Namun pilihan rakyat Indonesia disatu sisi menjadi bagian dari dunia, tapi “nuansa” mudik menjadi agenda penting.

Pilihan mudik dimulai dari “jawaban’ sederhana. Entah “nyekar” ke kuburan orang tua, bertemu orang tua di kampong, merasakan suasana mudik atau cuma sekedar “merasakan” makanan yang cuma ada di kampong.

Sebagai bagian dari masyarakat global, rasa “mudik” dengan berbagai alasan tidak bisa dihilangkan. Tradisi mudik “terlepas dari berbagai model” merupakan bagian dari kehidupan masyarakat di Indonesia.
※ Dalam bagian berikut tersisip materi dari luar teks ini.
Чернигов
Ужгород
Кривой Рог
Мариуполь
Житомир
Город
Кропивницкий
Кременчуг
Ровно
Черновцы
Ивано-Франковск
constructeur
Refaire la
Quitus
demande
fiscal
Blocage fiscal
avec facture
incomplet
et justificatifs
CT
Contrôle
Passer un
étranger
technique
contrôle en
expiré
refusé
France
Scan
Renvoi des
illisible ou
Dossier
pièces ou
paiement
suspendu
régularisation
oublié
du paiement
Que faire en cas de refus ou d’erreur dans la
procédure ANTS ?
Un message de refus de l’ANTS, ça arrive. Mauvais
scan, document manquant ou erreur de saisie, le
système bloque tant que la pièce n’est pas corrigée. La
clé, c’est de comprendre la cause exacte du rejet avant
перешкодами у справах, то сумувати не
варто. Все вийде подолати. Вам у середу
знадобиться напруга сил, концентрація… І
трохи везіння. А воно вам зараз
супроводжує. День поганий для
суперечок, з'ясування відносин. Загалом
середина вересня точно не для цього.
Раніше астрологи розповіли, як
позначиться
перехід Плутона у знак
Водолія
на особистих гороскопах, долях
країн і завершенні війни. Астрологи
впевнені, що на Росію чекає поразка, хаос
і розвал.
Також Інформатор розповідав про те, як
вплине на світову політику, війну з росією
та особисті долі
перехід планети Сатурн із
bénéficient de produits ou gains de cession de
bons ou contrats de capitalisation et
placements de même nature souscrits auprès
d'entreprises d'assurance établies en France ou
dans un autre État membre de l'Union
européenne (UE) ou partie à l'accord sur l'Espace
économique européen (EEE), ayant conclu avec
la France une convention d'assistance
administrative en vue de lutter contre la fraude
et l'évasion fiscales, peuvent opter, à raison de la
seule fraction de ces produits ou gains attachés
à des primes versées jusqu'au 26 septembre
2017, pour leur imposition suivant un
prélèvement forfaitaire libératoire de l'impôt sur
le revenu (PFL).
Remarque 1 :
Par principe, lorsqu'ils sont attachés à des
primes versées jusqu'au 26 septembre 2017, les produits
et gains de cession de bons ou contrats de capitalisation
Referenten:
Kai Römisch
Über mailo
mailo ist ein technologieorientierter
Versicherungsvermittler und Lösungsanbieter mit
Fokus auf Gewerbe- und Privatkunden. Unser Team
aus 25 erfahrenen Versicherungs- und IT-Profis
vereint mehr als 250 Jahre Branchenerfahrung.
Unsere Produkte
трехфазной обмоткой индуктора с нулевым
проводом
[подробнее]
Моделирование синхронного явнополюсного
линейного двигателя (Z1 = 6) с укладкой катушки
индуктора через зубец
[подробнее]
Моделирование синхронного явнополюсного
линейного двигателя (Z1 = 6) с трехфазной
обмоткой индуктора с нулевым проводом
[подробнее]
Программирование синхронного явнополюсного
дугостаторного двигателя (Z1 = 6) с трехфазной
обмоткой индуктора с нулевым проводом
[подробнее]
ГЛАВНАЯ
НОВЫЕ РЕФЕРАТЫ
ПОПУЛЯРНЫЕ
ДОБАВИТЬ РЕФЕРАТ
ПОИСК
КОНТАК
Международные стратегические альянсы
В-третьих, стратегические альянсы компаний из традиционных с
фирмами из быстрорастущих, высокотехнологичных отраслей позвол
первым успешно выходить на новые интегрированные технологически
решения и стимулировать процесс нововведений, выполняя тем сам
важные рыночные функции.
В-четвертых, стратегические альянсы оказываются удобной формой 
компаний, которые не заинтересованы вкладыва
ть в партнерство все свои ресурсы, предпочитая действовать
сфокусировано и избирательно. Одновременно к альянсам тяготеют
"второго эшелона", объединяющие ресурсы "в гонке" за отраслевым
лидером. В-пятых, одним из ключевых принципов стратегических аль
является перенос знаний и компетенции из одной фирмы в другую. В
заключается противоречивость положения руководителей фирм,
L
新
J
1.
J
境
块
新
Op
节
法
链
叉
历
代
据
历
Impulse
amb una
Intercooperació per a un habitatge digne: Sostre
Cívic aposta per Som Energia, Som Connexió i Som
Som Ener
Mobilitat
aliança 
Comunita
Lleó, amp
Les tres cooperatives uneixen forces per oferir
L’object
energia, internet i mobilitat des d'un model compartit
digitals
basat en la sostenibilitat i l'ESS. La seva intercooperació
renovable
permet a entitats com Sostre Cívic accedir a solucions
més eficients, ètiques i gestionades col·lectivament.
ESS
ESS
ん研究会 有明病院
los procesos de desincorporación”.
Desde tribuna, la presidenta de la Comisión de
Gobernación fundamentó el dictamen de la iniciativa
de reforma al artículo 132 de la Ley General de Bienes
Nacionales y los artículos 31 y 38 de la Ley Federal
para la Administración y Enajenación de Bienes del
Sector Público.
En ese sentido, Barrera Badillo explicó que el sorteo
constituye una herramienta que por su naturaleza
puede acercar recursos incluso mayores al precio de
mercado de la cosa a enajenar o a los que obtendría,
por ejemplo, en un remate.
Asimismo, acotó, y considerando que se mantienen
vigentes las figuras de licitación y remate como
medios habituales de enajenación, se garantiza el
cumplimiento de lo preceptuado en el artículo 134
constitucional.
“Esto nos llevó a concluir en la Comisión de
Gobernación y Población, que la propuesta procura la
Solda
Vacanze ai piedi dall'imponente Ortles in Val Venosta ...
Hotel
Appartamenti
Hampir praktis, masyarakat Indonesia tidak mau merayakan “suasana lebaran’ di kantor sendirian, hanya menonton televisi atau cuma sekedar jalan-jalan. Rasa dan nuansa mudik adalah kehidupan masyarakat agraris. Atau dengan kata lain, mudik merupakan “peradaban” dari masyarakat agraris. Kumpul bersama keluarga. Guyub istilah Jawa.

Rasa itulah yang tidak bisa digantikan walaupun 11 bulan menjadi bagian dari masyarakat Industri modern yang berkejaran waktu.

Di mudik itulah, fitri sebagai manusia kemudian dirasakan sebagai bagian insan yang tetap “rendah hati” dihadapan manusia. Tidak ada motivasi lain selain “merasakan hidup” sebagai manusia yang jauh dari hiruk pikuk kemasan “topeng’.

Di kampunglah, kita bisa merasakan sebagai manusia yang tetap “berjalan” diatas pematang sawah. Merasakan jauh dari hiruk pikuk “gadget” dan berbagai perangkat modern. Jauh dari menyaksikan televisi sinetron ataupun berita yang menyesakkan dada.

Di kampunglah, kemudian manusia “diperlakukan” sebagai manusia yang utuh. Ketedalanan dan pelajaran dari kampong. Jauh dari hiruk pikuk puja pujian yang membuat manusia menjadi berbeda.

Di kampunglah, kemudian kita bisa merasakan. Masih ada udara bersih yang bisa dihirup. Atau air mengalir di depan rumah sambil tenang dan tidak khawatir kita meminumkannya. Atau merasakan ‘suasana” suara burung yang terus berkicau.

Rasa ini tidak mungkin kita temukan sebagai manusia modern yang hidup di percaturan global.

Lalu. Apakah dengan menemukan rasa itu, kemudian kita rela berdesak-desakkan penumpang kereta api/kapal/pesawat ?

Jawabannya. Ya. Rasa itu akan mengembalikan “energy” yang tidak mungkin kita bisa temukan di kota.

Dan rasa itu “rela” kita bayar mahal, waktu yang panjang ataupun persiapan yang matang.